Further Concepts In Authentication
Just Enough Admin (JEA)
In the chain of authentication, it is imperative to exercise the Zero Trust concept. It is important to define control in terms of who can administer and control MFA. Admin accounts must be separated based on tiers. For example, helpdesk admin roles will have Tier 2 functionality such as the ability to deploy new users, reset passwords and grant basic access to companywide platforms for example, the company SharePoint. Access must not exceed Tier 2 functionality. Admins that require further access such as controlling conditional access policies or configuring MFA must have a different account or role. Containerising access will allow teams more time to defend against an attack. There may be an infinite number of roles but having an account for each role is not practical. Administrative access may be grouped into roles based on tiers. The most basic form is admins having different Tier 2, Tier 1 and Tier 0 accounts that is further limited to roles assigned to these accounts. Secure password managers make it effortless for admins to have multiple accounts.
Just In-Time (JIT) admin
When administrative access is not required, it should be turned off. Having always on administrative access means that an attacker could escalate privileges or take advantage at any given time. In simple terms, if there’s no active administrator access, then an attacker cannot use it to compromise an organization. Access should be requested and granted when required. For example, when a Tier 2 administrator receives no password reset requests for the day, Tier 2 administrative access should be disabled.

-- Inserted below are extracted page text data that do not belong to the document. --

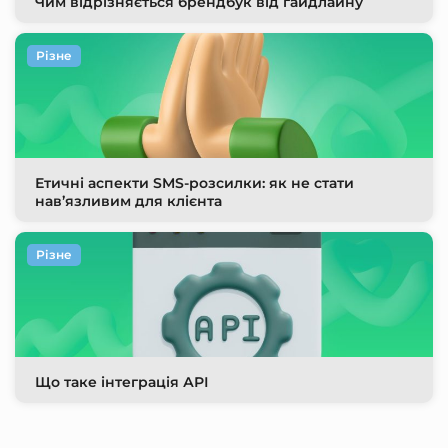
Чим відрізняється брендбук від гайдлайну
Різне
Етичні аспекти SMS-розсилки: як не стати
нав’язливим для клієнта
Різне
Що таке інтеграція АРІ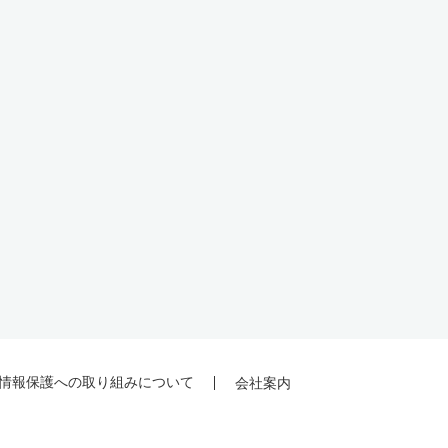
情報保護への取り組みについて
会社案内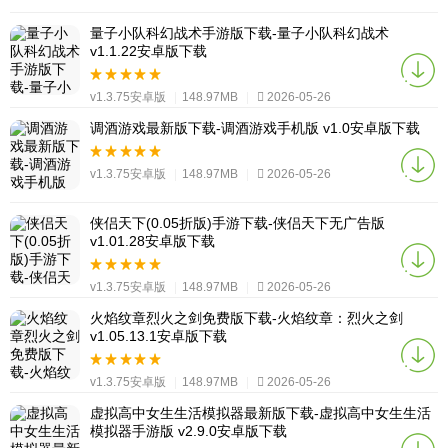
量子小队科幻战术手游版下载-量子小队科幻战术
v1.1.22安卓版下载
v1.3.75安卓版
|
148.97MB
|
2026-05-26
调酒游戏最新版下载-调酒游戏手机版 v1.0安卓版下载
v1.3.75安卓版
|
148.97MB
|
2026-05-26
侠侣天下(0.05折版)手游下载-侠侣天下无广告版
v1.01.28安卓版下载
v1.3.75安卓版
|
148.97MB
|
2026-05-26
火焰纹章烈火之剑免费版下载-火焰纹章：烈火之剑
v1.05.13.1安卓版下载
v1.3.75安卓版
|
148.97MB
|
2026-05-26
虚拟高中女生生活模拟器最新版下载-虚拟高中女生生活
模拟器手游版 v2.9.0安卓版下载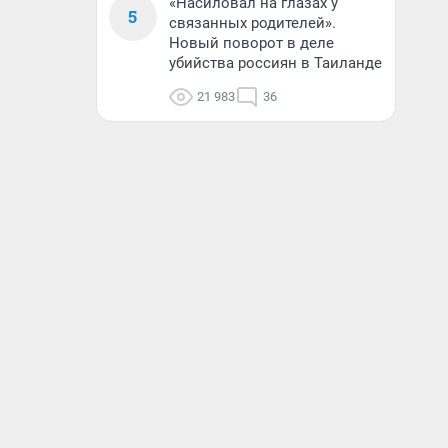
«Насиловал на глазах у
5
связанных родителей».
Новый поворот в деле
убийства россиян в Таиланде
21 983
36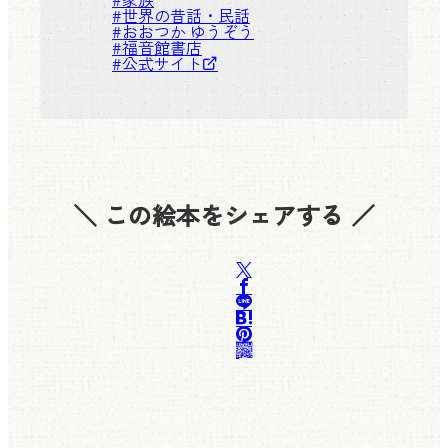
#
世界の昔話・民話
#
おおつか ゆうぞう
#
福音館書店
#
公式サイト
＼ この絵本をシェアする ／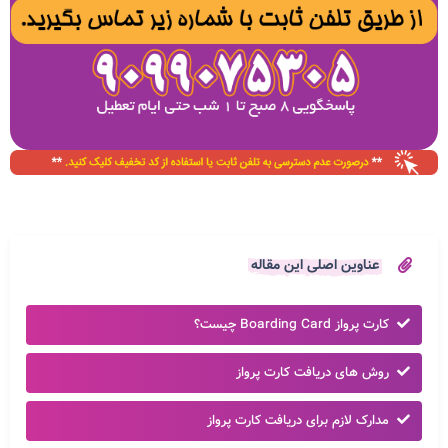
عناوین اصلی این مقاله
کارت پرواز Boarding Card چیست؟
روش های دریافت کارت پرواز
مدارک لازم برای دریافت کارت پرواز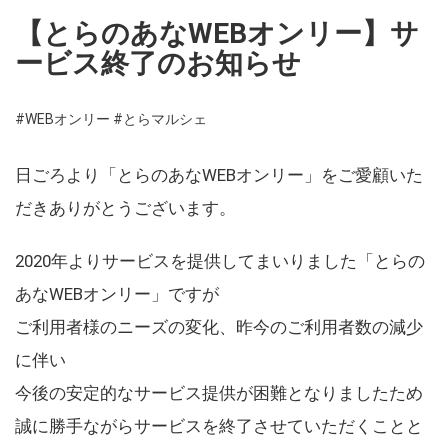
【とらのあなWEBオンリー】サ
ービス終了のお知らせ
#WEBオンリー
#とらマルシェ
日ごろより「とらのあなWEBオンリー」をご愛顧いた
だきありがとうございます。
2020年よりサービスを提供してまいりました「とらの
あなWEBオンリー」ですが
ご利用者様のニーズの変化、昨今のご利用者数の減少
に伴い
今後の安定的なサービス提供が困難となりましたため
誠に勝手ながらサービスを終了させていただくことと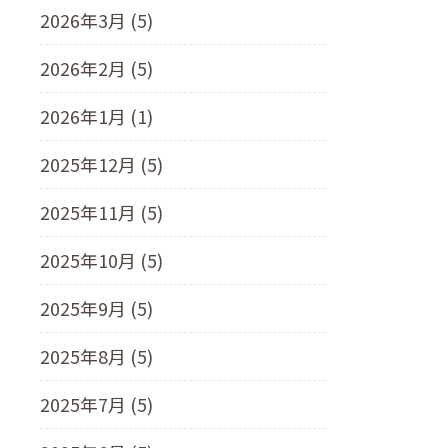
2026年3月 (5)
2026年2月 (5)
2026年1月 (1)
2025年12月 (5)
2025年11月 (5)
2025年10月 (5)
2025年9月 (5)
2025年8月 (5)
2025年7月 (5)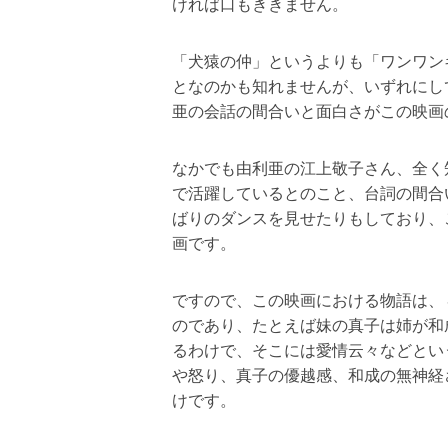
由利亜は印刷会社の営業として出入り
事まで受けるといったことで結構積極
美人とはいえない容姿（という設定）
この姉妹も互いの欠点を言い合えるほ
言い合います。
兄弟姉妹のいる方はすぐにわかると思
は仲がいいということで、この映画で
ければ口もききません。
「犬猿の仲」というよりも「ワンワン
となのかも知れませんが、いずれにし
亜の会話の間合いと面白さがこの映画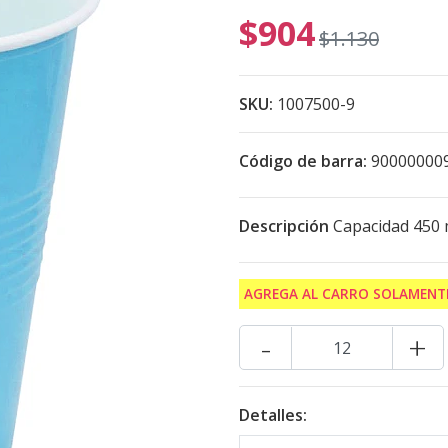
$904
$1.130
SKU:
1007500-9
Código de barra:
90000000
Descripción
Capacidad 450 
AGREGA AL CARRO SOLAMENTE
-
+
Detalles: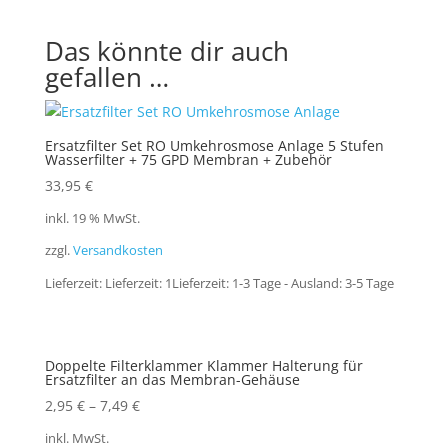
Das könnte dir auch
gefallen …
Ersatzfilter Set RO Umkehrosmose Anlage 5 Stufen
Wasserfilter + 75 GPD Membran + Zubehör
33,95
€
inkl. 19 % MwSt.
zzgl.
Versandkosten
Lieferzeit:
Lieferzeit: 1Lieferzeit: 1-3 Tage - Ausland: 3-5 Tage
Doppelte Filterklammer Klammer Halterung für
Ersatzfilter an das Membran-Gehäuse
2,95
€
–
7,49
€
inkl. MwSt.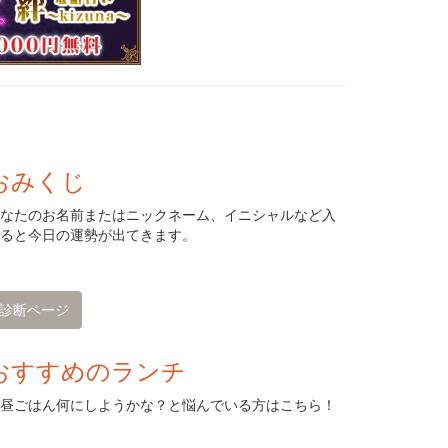
おみくじ
なたのお名前またはニックネーム、イニシャルなど入
ると今日の運勢が出てきます。
診断ページ
おすすめのランチ
昼ごはん何にしようかな？と悩んでいる方はこちら！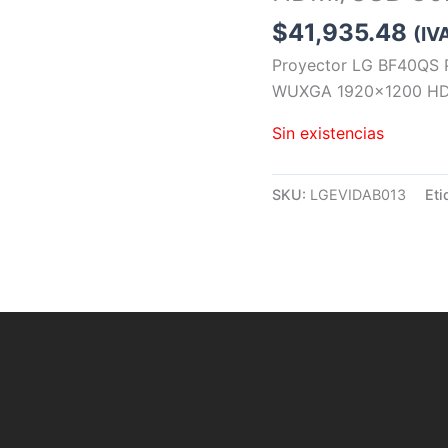
$
41,935.48
(IV
Proyector LG BF40QS 
WUXGA 1920×1200 HDM
Sin existencias
SKU:
LGEVIDAB013
Eti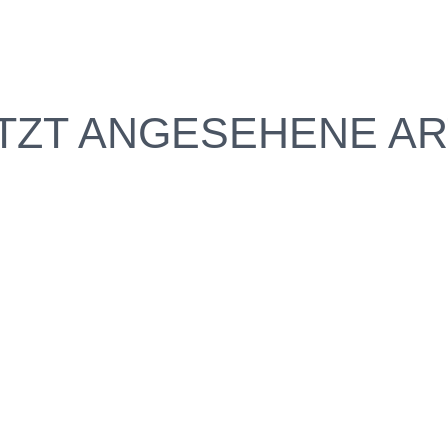
TZT ANGESEHENE AR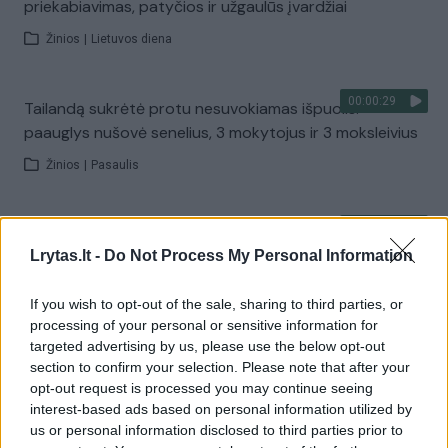
priekabiavimas, patyčios ir užgaulūs įvardžiai
Žinios
|
Lietuvos diena
00:00:29
Tailandą sukrėtė protu nesuvokiamas išpuolis:
paauglys nušovė senelius, 3 mokytojus ir 3 moksleivius
Žinios
|
Pasaulis
00:02:08
Aukštaitijos pučiamųjų orkestras Nyderlanduose
Lrytas.lt -
Do Not Process My Personal Information
apgynė čempionų vardą
Žinios
|
Lietuvos diena
If you wish to opt-out of the sale, sharing to third parties, or
processing of your personal or sensitive information for
targeted advertising by us, please use the below opt-out
Visi įrašai
section to confirm your selection. Please note that after your
opt-out request is processed you may continue seeing
interest-based ads based on personal information utilized by
us or personal information disclosed to third parties prior to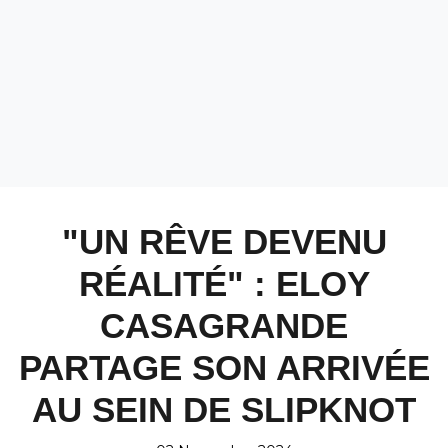
"UN RÊVE DEVENU
RÉALITÉ" : ELOY
CASAGRANDE
PARTAGE SON ARRIVÉE
AU SEIN DE SLIPKNOT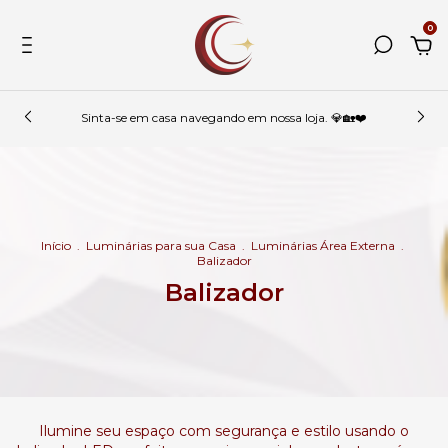
0
Sinta-se em casa navegando em nossa loja. 💎🏡❤️
Início
.
Luminárias para sua Casa
.
Luminárias Área Externa
.
Balizador
Balizador
Ilumine seu espaço com segurança e estilo usando o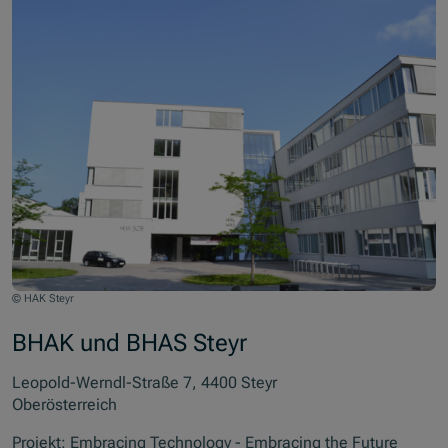
© HAK Steyr
BHAK und BHAS Steyr
Leopold-Werndl-Straße 7, 4400 Steyr
Oberösterreich
Projekt: Embracing Technology - Embracing the Future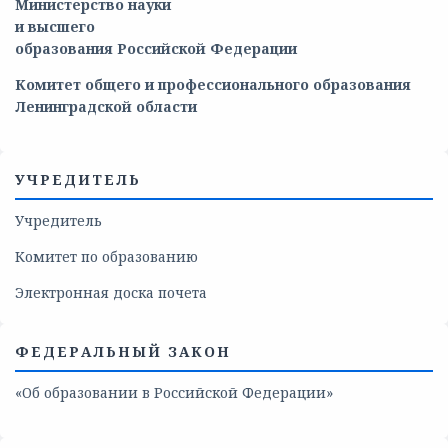
Министерство
науки
и
высшего
образования
Российской
Федерации
Комитет общего и профессионального образования
Ленинградской области
УЧРЕДИТЕЛЬ
Учредитель
Комитет по образованию
Электронная доска почета
ФЕДЕРАЛЬНЫЙ ЗАКОН
«Об образовании в Российской Федерации»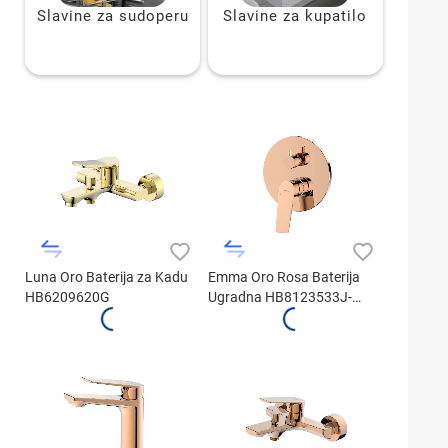
Slavine za sudoperu
Slavine za kupatilo
Luna Oro Baterija za Kadu
Emma Oro Rosa Baterija
HB6209620G
Ugradna HB8123533J-
F505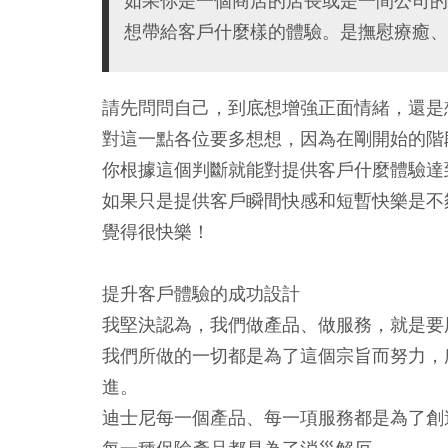
如果你是一個商店的店長或是一間公司的
想帶給客戶什麼樣的體驗。是撫慰療癒、
請先問問自己，到底想增強正面情緒，還是
對這一點各位要多想想，因為在剛開始的階
你根據這個判斷就能對提供客戶什麼體驗達
如果只是提供客戶瞬間快感和短暫快樂是不
覺得很快樂！
提升客戶體驗的成功設計
我堅決認為，我們做產品、做服務，就是要
我們所做的一切都是為了這個宗旨而努力，
進。
迪士尼每一個產品、每一項服務都是為了創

When a password request is inevitably requested, the administrator may request access via a secured platform that verifies the identity of the admin which further requires MFA to accompany the request. Practically, password reset requests are common during the workday therefore the requested access may expire after a reasonable amount of time, such as 2 to 4 hours. Furthermore, the ability to request different tiers of access should be restricted to working hours only. Emergencies and planned changes out of business hours can be pre-scheduled or escalated to a senior admin or team lead that may grant access. Remote desktop protocol (RDP), Secure shell (SSH) or any administrative connections may also be governed by time restrictions during business hours and maintenance windows. We highly recommend adding MFA to these connections so that we may always verify when an administrator makes any connection.